Wildfire Smoke Plume Seen from Space
CREDIT: NASA/Jeff Schmaltz
On August 18, 2011, a lightning strike in the Boundary Waters Canoe Area Wilderness region of northeastern Minnesota sparked a forest fire. On September 12, the Incident Information System reported that the Pagami Creek Fire made an unprecedented 16-mile run to the east, reaching the edge of Polly Lake. The fire became a plume-driven event and reached in excess of 60,000 acres.
These natural-color images document the rapid expansion of the fire in just a matter of hours. They also show the development of a plume above the fire. Just after noon, the cauliflower-textured plume rises well above the gray-beige smoke plume that blows toward the north-northeast. Not quite two hours later, the cloudy plume has fanned out to the east and northeast, thick enough to completely hide the land and water surfaces below.

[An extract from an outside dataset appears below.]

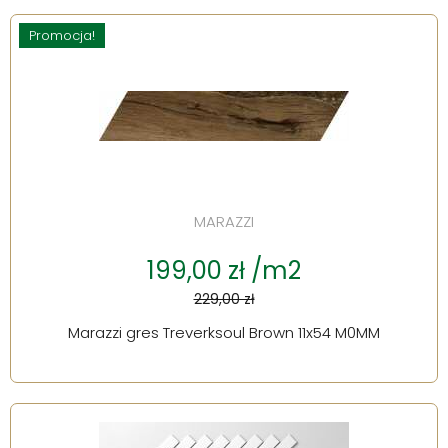
Promocja!
MARAZZI
199,00 zł /m2
229,00 zł
Marazzi gres Treverksoul Brown 11x54 M0MM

Large fires can do more than scorch vegetation and clog the skies with smoke. They can actually create their own weather. By heating the air overhead, fires push the warmed air upward. Mixed with smoke, the air rises high enough for its water vapor to condense and form clouds. If the air rises fast enough, the water vapor forms ice crystals that charge the cloud with electricity, and lightning often results. These fire-provoked thunderstorm clouds are known as pyrocumulonimbus clouds. Minnesota Public Radio reported that the plume from the Pagami Creek Fire was picked up by doppler radar.
The extreme behavior of the fire prompted evacuations in the region, the Incident Information System reported. More than 100 firefighters were battling the blaze as of September 13, 2011.